_WHAT TO WORK ON_.
Check every line of the entries below for the word "IAME". Then give the number of lines that have it, with nothing added.

_Stored entries_.

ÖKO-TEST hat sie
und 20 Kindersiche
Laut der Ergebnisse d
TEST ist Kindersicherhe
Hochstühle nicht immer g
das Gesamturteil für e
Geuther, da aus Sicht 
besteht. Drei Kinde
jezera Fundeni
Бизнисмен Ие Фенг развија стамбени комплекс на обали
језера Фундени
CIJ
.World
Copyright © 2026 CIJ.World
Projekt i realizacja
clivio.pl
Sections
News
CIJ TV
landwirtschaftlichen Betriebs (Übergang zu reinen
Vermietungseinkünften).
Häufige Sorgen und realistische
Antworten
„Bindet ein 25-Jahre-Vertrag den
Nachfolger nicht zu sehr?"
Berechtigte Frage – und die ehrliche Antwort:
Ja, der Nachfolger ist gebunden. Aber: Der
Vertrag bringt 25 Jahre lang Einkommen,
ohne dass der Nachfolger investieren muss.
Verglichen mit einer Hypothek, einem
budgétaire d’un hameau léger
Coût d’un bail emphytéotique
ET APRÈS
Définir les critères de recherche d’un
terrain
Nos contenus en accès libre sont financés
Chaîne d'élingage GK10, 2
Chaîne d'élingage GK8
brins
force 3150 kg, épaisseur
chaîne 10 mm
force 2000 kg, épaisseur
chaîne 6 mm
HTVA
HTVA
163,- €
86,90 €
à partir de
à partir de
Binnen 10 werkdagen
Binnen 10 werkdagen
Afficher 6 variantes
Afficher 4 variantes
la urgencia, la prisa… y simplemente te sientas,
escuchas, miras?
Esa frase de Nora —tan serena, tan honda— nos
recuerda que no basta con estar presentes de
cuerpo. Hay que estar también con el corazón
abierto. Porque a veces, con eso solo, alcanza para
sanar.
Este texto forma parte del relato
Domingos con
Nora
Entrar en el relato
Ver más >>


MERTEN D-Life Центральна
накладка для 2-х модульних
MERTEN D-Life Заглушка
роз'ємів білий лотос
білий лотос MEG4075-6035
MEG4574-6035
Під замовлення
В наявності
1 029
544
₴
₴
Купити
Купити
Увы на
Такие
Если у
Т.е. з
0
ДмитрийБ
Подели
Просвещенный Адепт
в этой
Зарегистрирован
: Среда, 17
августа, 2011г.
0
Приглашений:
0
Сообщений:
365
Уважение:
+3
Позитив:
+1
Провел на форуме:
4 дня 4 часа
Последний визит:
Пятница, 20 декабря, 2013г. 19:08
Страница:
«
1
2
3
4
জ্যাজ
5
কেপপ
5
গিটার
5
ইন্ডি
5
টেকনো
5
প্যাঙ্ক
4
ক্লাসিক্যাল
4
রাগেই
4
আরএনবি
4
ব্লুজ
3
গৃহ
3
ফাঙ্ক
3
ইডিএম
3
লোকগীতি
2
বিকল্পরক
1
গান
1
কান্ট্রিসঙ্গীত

--

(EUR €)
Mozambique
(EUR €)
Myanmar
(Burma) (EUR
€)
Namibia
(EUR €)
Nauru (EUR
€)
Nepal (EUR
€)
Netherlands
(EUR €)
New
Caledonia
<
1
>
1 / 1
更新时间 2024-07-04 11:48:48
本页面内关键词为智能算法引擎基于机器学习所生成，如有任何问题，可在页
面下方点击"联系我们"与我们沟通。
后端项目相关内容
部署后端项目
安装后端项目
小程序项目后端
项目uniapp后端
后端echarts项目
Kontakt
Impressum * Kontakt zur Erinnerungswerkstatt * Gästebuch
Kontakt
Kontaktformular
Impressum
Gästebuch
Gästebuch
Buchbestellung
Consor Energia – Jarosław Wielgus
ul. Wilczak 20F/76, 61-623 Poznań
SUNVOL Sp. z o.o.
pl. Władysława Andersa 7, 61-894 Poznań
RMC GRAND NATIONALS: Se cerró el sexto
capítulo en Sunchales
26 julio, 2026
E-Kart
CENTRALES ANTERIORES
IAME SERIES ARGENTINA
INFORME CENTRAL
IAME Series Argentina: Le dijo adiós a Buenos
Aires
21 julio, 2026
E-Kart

_RESULT OF THE TASK_.
2